Река Жизни… Откуда, куда и зачем ты течешь? — Камушкин провел ладонью по лицу, и опять огниво памяти во мраке его печали высекало искру, при свете которой он увидел себя самого пробирающегося по грязи в жуткую непогоду (он спешил в дальнеё кино, куда ушли жена и дочь), чтобы передать им плащи и галоши…
Так разве удивительно, что после всего этого, когда в середине апреля похоронили Дусю и разразилась первая весенняя гроза с ливнем, ему хотелось побежать на кладбище и собственным плащом накрыть её могилу!..
В форточку стали долетать обрывки какой — то мелодии, она все нарастала, послышался сложный шум приближающейся колонны демонстрантов, и Камушкин спохватился, что надо хоть выйти на крылечко и помахать дочери, а то она забеспокоится, подумает, что отец опять в безнадёжной схватке со своим горем…
Он шагнул, открыл дверь, и в сиянии дня красные полотнища знамен полыхнули на него алым пламенем.
В голове колонны шла молодежь — буйная, вихрастая. Бил барабан. Баянист во всю ширь мехов растягивал свой инструмент, чтоб звучал он погромче, а молодежь лихо пела:
Впереди всех шла стройная девушка, неся алый флаг, и задорно поблескивая по сторонам глазами, щеки её раскраснелись от натуги, и слегка взвихрилась челка над белым лбом.
Увидев ее, Камушкин застыл; рука, поднятая для приветствия, замерла в воздухе; он силился крикнуть: «Дуся!» — но и голос от волнения отказал… Да, это была она, его Дуся, в точности такая, какой он её первый раз в жизни увидел — комсомолкой на майском параде двадцать лет тому назад, откуда и началось их знакомство…
С полминуты в нем жила уверенность, что это действительно Дуся, но затем черты девушки мгновенно оказались иными — он даже раньше не встречал такой… Значит — ошибся… А вот и его дочь из проходящих рядов поднимает озабоченные глаза… Рука зашевелилась…Ну, значит, ошибся!

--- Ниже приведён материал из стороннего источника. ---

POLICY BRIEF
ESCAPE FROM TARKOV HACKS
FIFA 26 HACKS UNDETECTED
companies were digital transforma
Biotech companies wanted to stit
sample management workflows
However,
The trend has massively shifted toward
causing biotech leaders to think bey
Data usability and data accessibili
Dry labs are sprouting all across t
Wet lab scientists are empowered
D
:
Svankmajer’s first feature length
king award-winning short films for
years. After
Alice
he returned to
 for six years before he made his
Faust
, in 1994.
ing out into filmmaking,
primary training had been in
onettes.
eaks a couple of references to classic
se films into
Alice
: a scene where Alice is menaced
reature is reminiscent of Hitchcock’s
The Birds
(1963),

И тут же как бы некто внутри его кричит: «Нет, не ошибся! Тут что-то не так!» И рой взвихренных мыслей, точно огненные пчелы, проносятся в сознании: «чему Дуся и я сам отдали свои силы, свою молодость? Строительству Нового лучшего мира. За что умирали на баррикадах, гибли в ссылках и каторгах? За Новый лучший мир… Так какое же я имею право отравлять свою и своих близких жизнь гореванием по верной подруге, которую уже никак не вернешь? Ведь это слабость, нет — больше! Это предательство по отношению к тем, кто отдал свои жизни за лучшую мечту человечества; это предательство даже по отношению к той, которая сама несла это знамя и принесла труд всей жизни этой мечте…»
Точно порывом ветра Камушкина снесло с крыльца. Без шапки, в неглаженных брюках, в домашней рубашке он очутился в рядах демонстрантов и слегка надтреснутым голосом, временами фальшивя, пел вместе с ними. В то же время все его существо стало наполняться ощущением мощи могучего коллектива — коллектива не только демонстрантов затерянного в казахстанской степи районного центра, а многонационального, разнородного, как буйная поросль весенних степных цветков, объединения народов, вышедших отпраздновать новую зарю человечества…
А временами ему казалось, что кто-то идёт рядом с ним и шепчет:
— Правильно, Камушек!
Мотылёк
… Как чутко, как замечательно правдиво умеете Вы сказать о красотах Природы.
Открыт глаз, открыто сердце, не устает рука…
… Я очень люблю своего «Мотылька»
Айвар и я лежали рядом, плашмя на холодной мерзлой земле, проклиная невидимого пулеметчика, который «строчил» по нам, как только мы пытались куда-либо двинуться. Смертоносные осы проносились так близко от моего затылка, что хотелось зарыться, уйти еще глубже в землю, но, как я уже сказал, она была мерзлая…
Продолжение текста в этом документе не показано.